Department of Surgery
Biochemistry, Biophysics, and Structural Biology | Life Sciences | Medicine and Health Sciences
The stability and subcellular localization of beta-catenin, a protein that plays a major role in cell adhesion and proliferation, is tightly regulated by multiple signaling pathways. While aberrant activation of beta-catenin signaling has been implicated in cancers, the biochemical identity of transcriptionally active beta-catenin (ABC), commonly known as unphosphorylated serine 37 (S37) and threonine 41 (T41) beta-catenin, remains elusive. Our current study demonstrates that ABC transcriptional activity is influenced by phosphorylation of T120 by Protein Kinase D1 (PKD1). Whereas the nuclear beta-catenin from PKD1-low prostate cancer cell line C4-2 is unphosphorylated S37/T41/T120 with high transcription activity, the nuclear beta-catenin from PKD1-overexpressing C4-2 cells is highly phosphorylated at T120, S37 and T41 with low transcription activity, implying that accumulation of nuclear beta-catenin alone cannot be simply used as a read-out for Wnt activation. In human normal prostate tissue, the phosphorylated T120 beta-catenin is mainly localized to the trans-Golgi network (TGN, 22/30, 73%), and this pattern is significantly altered in prostate cancer (14/197, 7.1%), which is consistent with known down regulation of PKD1 in prostate cancer.

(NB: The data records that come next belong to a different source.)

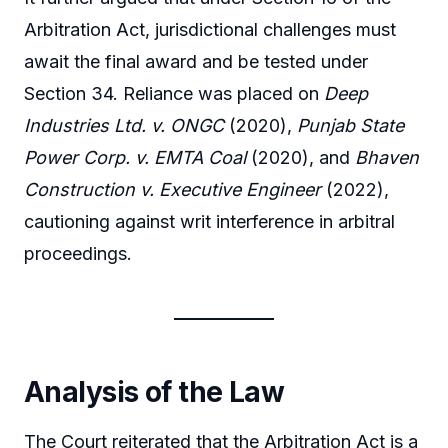
Arbitration Act, jurisdictional challenges must
await the final award and be tested under
Section 34. Reliance was placed on
Deep
Industries Ltd. v. ONGC
(2020),
Punjab State
Power Corp. v. EMTA Coal
(2020), and
Bhaven
Construction v. Executive Engineer
(2022),
cautioning against writ interference in arbitral
proceedings.
Analysis of the Law
The Court reiterated that the Arbitration Act is a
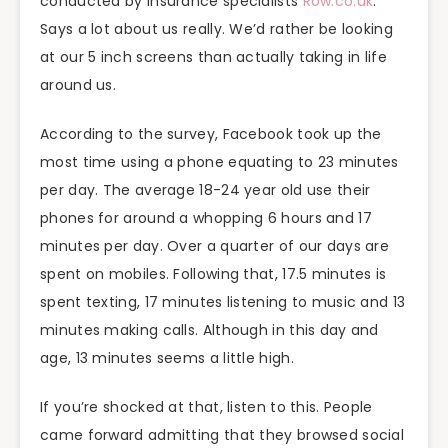
conducted by insurance specialists
Row.co.uk
.
Says a lot about us really. We’d rather be looking
at our 5 inch screens than actually taking in life
around us.
According to the survey, Facebook took up the
most time using a phone equating to 23 minutes
per day. The average 18-24 year old use their
phones for around a whopping 6 hours and 17
minutes per day. Over a quarter of our days are
spent on mobiles. Following that, 17.5 minutes is
spent texting, 17 minutes listening to music and 13
minutes making calls. Although in this day and
age, 13 minutes seems a little high.
If you’re shocked at that, listen to this. People
came forward admitting that they browsed social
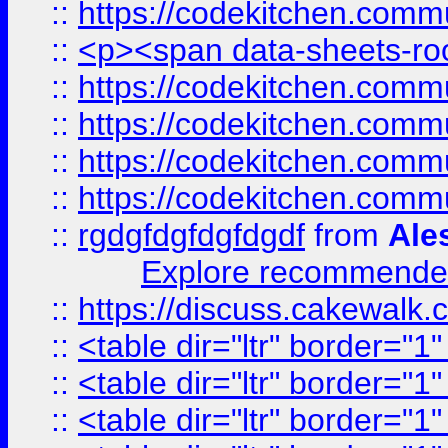
::
https://codekitchen.commu
::
<p><span data-sheets-root
::
https://codekitchen.commu
::
https://codekitchen.commu
::
https://codekitchen.commu
::
https://codekitchen.commu
::
rgdgfdgfdgfdgdf
from
Ale
Explore recommended
::
https://discuss.cakew
::
<table dir="ltr" border="1
::
<table dir="ltr" border="1
::
<table dir="ltr" border="1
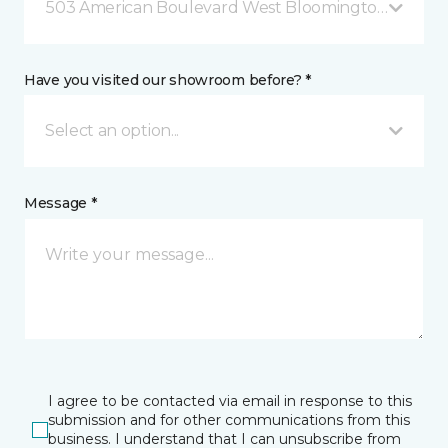
503 American Boulevard West Bloomington, MN
Have you visited our showroom before? *
Select an option...
Message *
I agree to be contacted via email in response to this
submission and for other communications from this
business. I understand that I can unsubscribe from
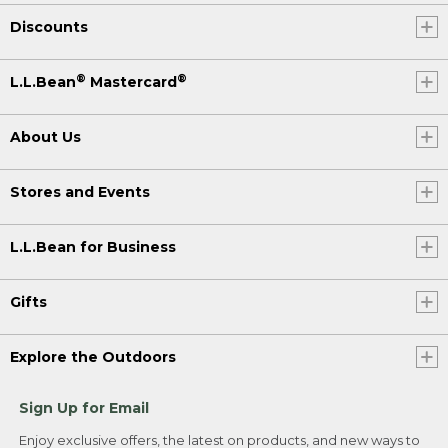
Discounts
®
®
L.L.Bean
Mastercard
About Us
Stores and Events
L.L.Bean for Business
Gifts
Explore the Outdoors
Sign Up for Email
Enjoy exclusive offers, the latest on products, and new ways to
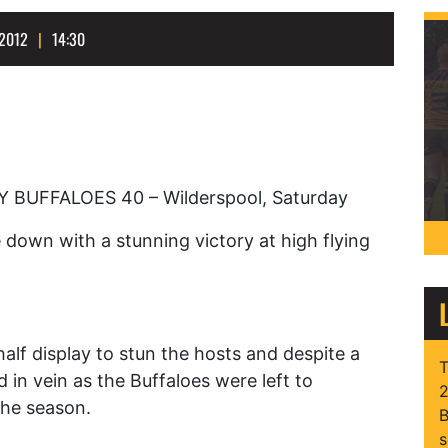
2012
14:30
UFFALOES 40 – Wilderspool, Saturday
down with a stunning victory at high flying
 half display to stun the hosts and despite a
T
 in vein as the Buffaloes were left to
2
the season.
B
s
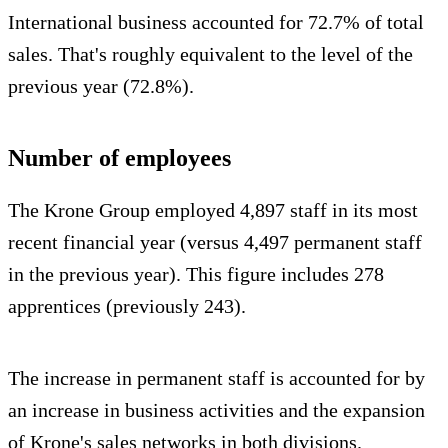
International business accounted for 72.7% of total
sales. That's roughly equivalent to the level of the
previous year (72.8%).
Number of employees
The Krone Group employed 4,897 staff in its most
recent financial year (versus 4,497 permanent staff
in the previous year). This figure includes 278
apprentices (previously 243).
The increase in permanent staff is accounted for by
an increase in business activities and the expansion
of Krone's sales networks in both divisions.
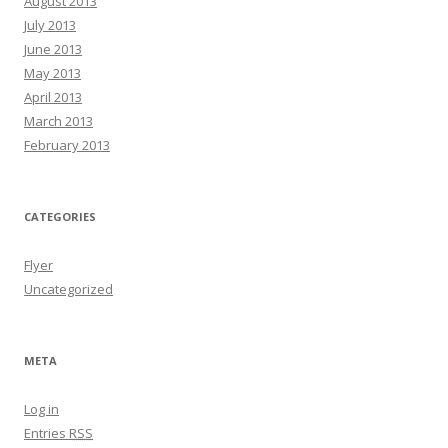
August 2013
July 2013
June 2013
May 2013
April 2013
March 2013
February 2013
CATEGORIES
Flyer
Uncategorized
META
Log in
Entries
RSS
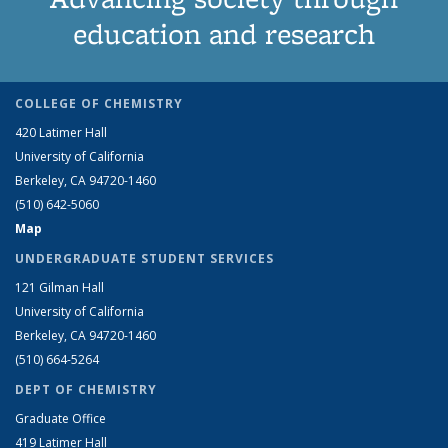
education and research
COLLEGE OF CHEMISTRY
420 Latimer Hall
University of California
Berkeley, CA 94720-1460
(510) 642-5060
Map
UNDERGRADUATE STUDENT SERVICES
121 Gilman Hall
University of California
Berkeley, CA 94720-1460
(510) 664-5264
DEPT OF CHEMISTRY
Graduate Office
419 Latimer Hall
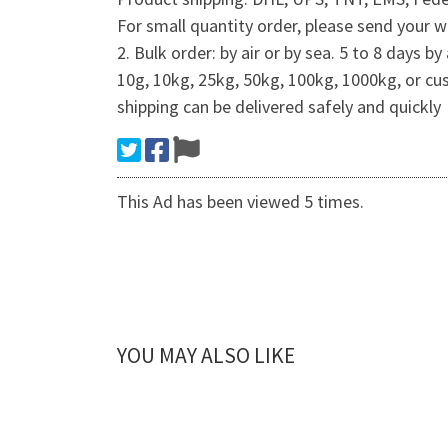
For small quantity order, please send your 
2. Bulk order: by air or by sea. 5 to 8 days
10g, 10kg, 25kg, 50kg, 100kg, 1000kg, or c
shipping can be delivered safely and quickly
This Ad has been viewed 5 times.
YOU MAY ALSO LIKE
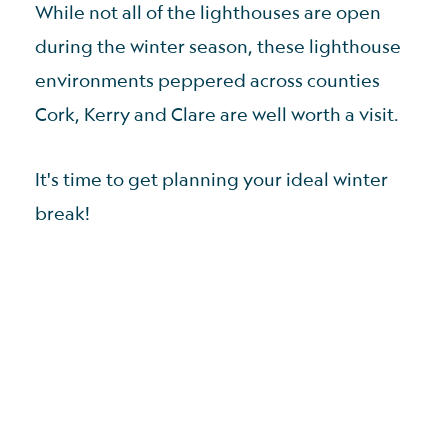
While not all of the lighthouses are open
during the winter season, these lighthouse
environments peppered across counties
Cork, Kerry and Clare are well worth a visit.
It's time to get planning your ideal winter
break!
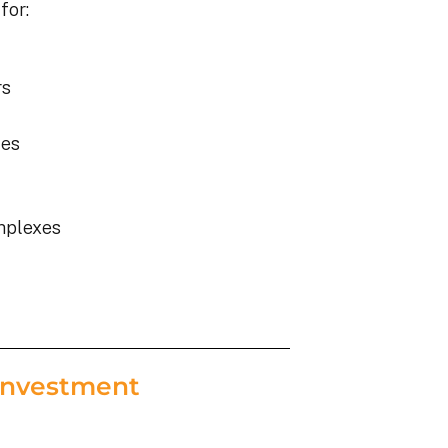
for:
rs
ies
mplexes
Investment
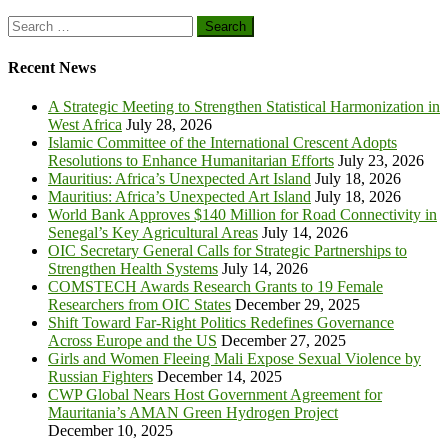
Search
for:
Recent News
A Strategic Meeting to Strengthen Statistical Harmonization in
West Africa
July 28, 2026
Islamic Committee of the International Crescent Adopts
Resolutions to Enhance Humanitarian Efforts
July 23, 2026
Mauritius: Africa’s Unexpected Art Island
July 18, 2026
Mauritius: Africa’s Unexpected Art Island
July 18, 2026
World Bank Approves $140 Million for Road Connectivity in
Senegal’s Key Agricultural Areas
July 14, 2026
OIC Secretary General Calls for Strategic Partnerships to
Strengthen Health Systems
July 14, 2026
COMSTECH Awards Research Grants to 19 Female
Researchers from OIC States
December 29, 2025
Shift Toward Far-Right Politics Redefines Governance
Across Europe and the US
December 27, 2025
Girls and Women Fleeing Mali Expose Sexual Violence by
Russian Fighters
December 14, 2025
CWP Global Nears Host Government Agreement for
Mauritania’s AMAN Green Hydrogen Project
December 10, 2025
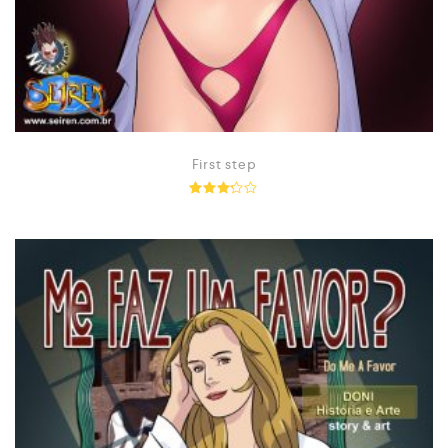
First step
Rated
3.14
out of
5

These in vitro and in vivo data unveil a previously unrecognized post-translational modification of ABC through T120 phosphorylation by PKD1, which alters subcellular localization and transcriptional activity of beta-catenin. Our results support the view that beta-catenin signaling activity is regulated by spatial compartmentation and post-translational modifications and protein level of beta-catenin alone is insufficient to count signaling activity.